This batch was among the first 10,000 vials Viral Transport Medium formulated at SIU Carbondale delivered to the Illinois Department of Public Health earlier this week. (Photo provided)
April 17, 2020
SIU is first state university to deliver in key COVID-19 test substance shortage
CARBONDALE, Ill. — A team at Southern Illinois University Carbondale this week delivered its first round of a key substance needed for COVID-19 tests to health authorities in Springfield. SIU was the first university in the state to do so.

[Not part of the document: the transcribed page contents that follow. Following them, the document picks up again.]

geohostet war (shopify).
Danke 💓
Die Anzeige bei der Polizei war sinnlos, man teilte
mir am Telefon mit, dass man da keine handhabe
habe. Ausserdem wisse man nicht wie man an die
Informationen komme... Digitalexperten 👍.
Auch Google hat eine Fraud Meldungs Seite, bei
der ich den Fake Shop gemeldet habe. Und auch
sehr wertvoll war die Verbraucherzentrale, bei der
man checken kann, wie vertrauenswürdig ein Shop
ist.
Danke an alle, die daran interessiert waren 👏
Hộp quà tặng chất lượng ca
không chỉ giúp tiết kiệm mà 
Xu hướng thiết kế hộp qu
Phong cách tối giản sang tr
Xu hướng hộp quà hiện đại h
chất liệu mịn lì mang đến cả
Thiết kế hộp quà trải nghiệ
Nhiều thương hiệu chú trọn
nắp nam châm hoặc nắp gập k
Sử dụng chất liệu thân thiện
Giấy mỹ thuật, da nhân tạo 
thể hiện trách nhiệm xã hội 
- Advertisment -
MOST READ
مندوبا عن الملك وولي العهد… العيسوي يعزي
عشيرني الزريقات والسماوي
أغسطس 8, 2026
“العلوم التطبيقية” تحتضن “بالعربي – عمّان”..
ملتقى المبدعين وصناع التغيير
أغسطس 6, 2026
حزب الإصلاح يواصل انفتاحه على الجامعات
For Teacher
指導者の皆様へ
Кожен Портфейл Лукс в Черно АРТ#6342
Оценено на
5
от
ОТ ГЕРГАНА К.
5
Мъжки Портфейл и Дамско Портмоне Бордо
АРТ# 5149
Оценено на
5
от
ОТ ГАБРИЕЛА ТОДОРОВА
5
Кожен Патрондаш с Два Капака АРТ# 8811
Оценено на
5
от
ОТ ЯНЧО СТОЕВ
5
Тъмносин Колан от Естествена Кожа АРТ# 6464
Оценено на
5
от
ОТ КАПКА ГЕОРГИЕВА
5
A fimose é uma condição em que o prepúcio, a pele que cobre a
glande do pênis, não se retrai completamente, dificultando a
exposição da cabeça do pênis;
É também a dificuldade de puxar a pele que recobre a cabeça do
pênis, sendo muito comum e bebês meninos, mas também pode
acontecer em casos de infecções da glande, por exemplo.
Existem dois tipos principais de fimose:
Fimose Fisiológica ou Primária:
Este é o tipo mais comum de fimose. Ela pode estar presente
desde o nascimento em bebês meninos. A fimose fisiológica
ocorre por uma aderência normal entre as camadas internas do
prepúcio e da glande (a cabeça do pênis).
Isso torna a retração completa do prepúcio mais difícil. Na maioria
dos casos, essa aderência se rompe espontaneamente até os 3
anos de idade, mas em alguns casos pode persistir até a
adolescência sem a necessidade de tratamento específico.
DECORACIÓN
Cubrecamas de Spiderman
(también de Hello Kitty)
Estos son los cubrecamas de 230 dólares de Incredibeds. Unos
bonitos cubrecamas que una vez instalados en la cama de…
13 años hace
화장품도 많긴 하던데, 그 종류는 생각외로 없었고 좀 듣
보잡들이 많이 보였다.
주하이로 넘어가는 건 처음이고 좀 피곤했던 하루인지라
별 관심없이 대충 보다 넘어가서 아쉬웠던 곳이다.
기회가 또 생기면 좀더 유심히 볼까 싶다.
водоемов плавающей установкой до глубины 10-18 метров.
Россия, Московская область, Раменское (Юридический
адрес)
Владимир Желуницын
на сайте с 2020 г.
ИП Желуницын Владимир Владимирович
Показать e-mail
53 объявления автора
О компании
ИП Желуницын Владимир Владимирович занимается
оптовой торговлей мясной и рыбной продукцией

Andrew Wood, director of the School of Biological Sciences, on Tuesday hand-delivered the first 10,000 vials of Viral Transport Medium formulated at SIU to the Illinois Department of Public Health. SIU researchers, along with several other state universities, are working on making up the shortfall of the substance.
Gary Kinsel, vice chancellor for research at SIU, said he is proud of how well faculty are performing in meeting the ongoing challenges presented by the health emergency.
“It’s a source of great pride that our faculty have stepped up to provide such an important contribution to the state of Illinois during this pandemic,” Kinsel said. “I know that their efforts expand the state testing capacity and ultimately save lives.”
Substance is vital for COVID-19 testing
Viral Transport Medium (VTM) is a pH-buffered fluid with a specific formulation of salts, protein and other chemicals that maintains the genetic information of a virus until it can be tested. Faculty have been working around the clock organizing the effort to make the substance, which is in short supply because of the ongoing health emergency and large need for testing.
The batch was manufactured by a team of microbiologists and several students last week at SIU.
Scott Hamilton-Brehm, professor of microbiology and a leader of the effort, said the SIU team intends to keep the pace of 10,000 vials per week
“As long as we have supplies and people willing to help us, we can keep this pace,” Hamilton-Brehm said. “Our future challenge is keeping our supply line to the university.”
Many of the materials needed for the formulation come from other states while some come from storehouses in Chicago, Hamilton-Brehm said, and must be decontaminated for safety upon arrival. Normal delivery has been greatly affected by the virus outbreak, which in turn puts stress on SIU’s acquisition of materials.
“We have really great people here at SIU and we did a phenomenal job getting that first 10,000 vials out the door,” Hamilton-Brehm said. “Our challenge is that for all of our fantastic people, if we do not have the supplies we have to stop working.”
The pressure is on
Other challenges continue to arise. Along with keeping the supply chain functioning, simple day-to-day laboratory functions are stressed by the large amount of substance needed in such a short period of time. Hamilton-Brehm said challenges are to be expected in such a large undertaking.
“We learn, adapt, and evolve quickly in this type of situation,” he said. “One day it might be labels, another day it is filters, the next not enough people, and so on. As a manager, professor, and scientist you need to be dynamic and never rigid. Speed and dexterity is our strength here.”
And the pressure isn’t letting up: SIU has a contract with state government to provide 40,000 vials of VTM during the next four weeks. The breakneck pace of manufacture is being shouldered by a team of faculty and staff including Matt Geisler, Vjollca Konjufca, Buffy Ellsworth,Laxmi Sagwan-Barkdoll, Buck Hales and Karen Hales, as well as graduate students Trevor Murphy and Erik Velkme. Other volunteers from the departments of microbiology, public health, plant biology, chemistry and biochemistry and geology are supplementing the team, as well.
“It all takes a lot of effort and time from all of us, but we know this is for a good cause, we know this is a moment in time where sacrifice is needed to be victorious,” Hamilton-Brehm said. “Hopefully after we gain control over the virus we can return to our work and begin teaching and doing research again.”
Salukis rise to the challenges
Hamilton-Brehm said he’s read about other, larger universities with goals of manufacturing 20,000 vials per week with up to 40 volunteers.
“The first week we produced 10,000 vials with just six people,” he said. “This is proof we can accomplish huge efforts with just a few people.”